- Film poster by Jack Rickard
- Directed by: Gary Weis
- Written by: Guy Thomas
- Produced by: Freddie Fields
- Starring: Dudley Moore Laraine Newman James Coco Paul Sand Jack Gilford Dom DeLuise John Houseman Madeline Kahn David L. Lander Richard Pryor John Ritter
- Cinematography: Frank Stanley
- Edited by: Sidney Levin
- Music by: Patrick Williams
- Color process: Metrocolor
- Production company: Columbia Pictures
- Distributed by: Columbia Pictures
- Release date: June 13, 1980;
- Running time: 103 minutes
- Country: United States
- Language: English
- Budget: $4.5 million
- Box office: $14.2 million (domestic)

= Wholly Moses! =

1980 film by Gary Weis

Wholly Moses! is a 1980 American Biblical spoof film written by Guy Thomas and directed by Gary Weis. Dudley Moore plays Old Testament-era idol maker Herschel, whose life and adventures seem to parallel that of the more famous Moses, all the while being misled to think he is the prophet of God. The film also stars Laraine Newman, James Coco, Paul Sand, Jack Gilford, Dom DeLuise, John Houseman, Madeline Kahn, David Lander, Richard Pryor, and John Ritter.

The film was a moderate financial success, but critical reviews were overwhelmingly negative, regarding Wholly Moses! as an inferior imitation of Monty Python's The Life of Brian which featured a similar premise.

==Plot==
Harvey and Zoey, two tourists travelling through Israel, discover an ancient scroll describing the life of Herschel, the man who was almost Moses. Herschel thinks he hears God commanding him to go to Egypt, but actually, he has overheard God giving His instructions to Moses at the burning bush. He tries to obey this command, but Moses always seems to be one step ahead of him. Several other biblical stories, such as Lot and his wife, David and Goliath, and the miracles of Jesus, are also parodied in this story of the life of a man trying to follow the path to God, but somehow always seeming to lose his way.

==Cast==
- Dudley Moore as Harvey Orchid/Herschel
- Laraine Newman as Zoey/Zerelda
- James Coco as Hyssop
- Paul Sand as Angel Of The Lord
- Jack Gilford as Tailor
- Dom DeLuise as Shadrach
- John Houseman as Archangel
- Madeline Kahn as Sorceress
- David L. Lander as Beggar
- Richard Pryor as Pharaoh
- John Ritter as Devil
- Richard B. Shull as Jethro
- Tanya Boyd as Princess
- Ruth Manning as Landlady
- Andrea Martin as Zipporah
- Walker Edmiston as God (voice)

==Reception==
The film received poor reviews.

Because of a production hiatus imposed on their television show by WTTW, Roger Ebert and Gene Siskel did not review the film on Sneak Previews.
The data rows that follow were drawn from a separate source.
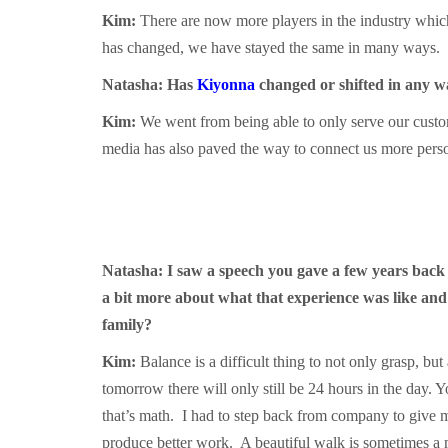
Kim:
There are now more players in the industry which
has changed, we have stayed the same in many ways. We
Natasha: Has
Kiyonna
changed or shifted in any w
Kim:
We went from being able to only serve our custom
media has also paved the way to connect us more person
Natasha: I saw a speech you gave a few years back
a bit more about what that experience was like and
family?
Kim:
Balance is a difficult thing to not only grasp, b
tomorrow there will only still be 24 hours in the day.
that’s math. I had to step back from company to give m
produce better work. A beautiful walk is sometimes a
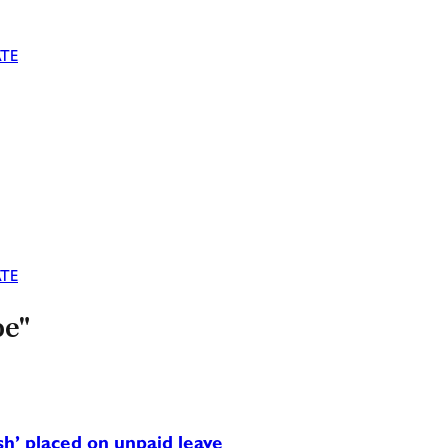
TE
TE
oe"
h’ placed on unpaid leave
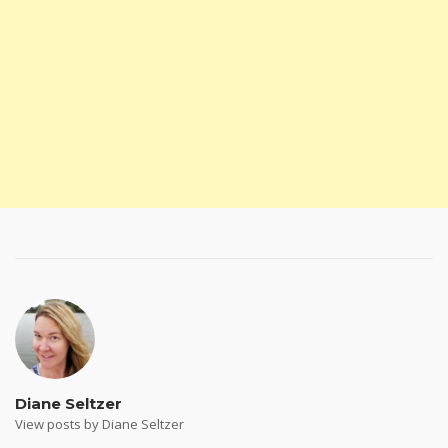
Diane Seltzer
View posts by Diane Seltzer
However, Ebert's print review in The Chicago Sun-Times was scathing. He wrote how comedy which could be successful successful in the short skits Weis might have directed on Saturday Night Live were less effective in a feature length film: "The movie's not funny on its own, and since movie audiences are scarcely going to be shocked by its mild but relentlessly repetitive irreverence, it all boils down to a very old joke [of] dressing people up in Biblical costume and having them speak in contemporary terms."

In another print review, for The Chicago Tribune, Siskel wrote how Wholly Moses! proves the truth of an addage: "Never go to a film with an exclamation point in its title" (The Beatles' "Help!" being a possible exception)", and noted it was similar in concept to Monty Python's Life of Brian but far less successful or humorous.
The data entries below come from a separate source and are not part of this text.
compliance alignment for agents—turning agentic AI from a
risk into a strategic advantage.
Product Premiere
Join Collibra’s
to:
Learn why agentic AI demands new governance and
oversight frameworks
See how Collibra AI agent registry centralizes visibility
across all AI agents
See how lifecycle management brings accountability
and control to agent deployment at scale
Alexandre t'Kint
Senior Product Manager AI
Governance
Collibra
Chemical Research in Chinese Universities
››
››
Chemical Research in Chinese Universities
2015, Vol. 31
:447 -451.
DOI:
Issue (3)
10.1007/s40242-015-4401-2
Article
When the film was released on DVD, John Sinnott of DVD Talk echoed Siskel's commentary about how Wholly Moses! was clearly intended to capitalize on the success Life of Bryan. "But they got it all wrong. The jokes are bad, the setups lame and the laughs nonexistent. The script is so bad that I can't imagine how the project ever got green lighted."

In a guest review for Entertainment Weekly, Ty Burr of The Boston Globe gave the film a D grade, describing it as a "wholly unfunny comedy".

Five orthodox Jewish groups protested the film for mocking their religion.

Wholly Moses holds a 13% rating on Rotten Tomatoes based on eight reviews.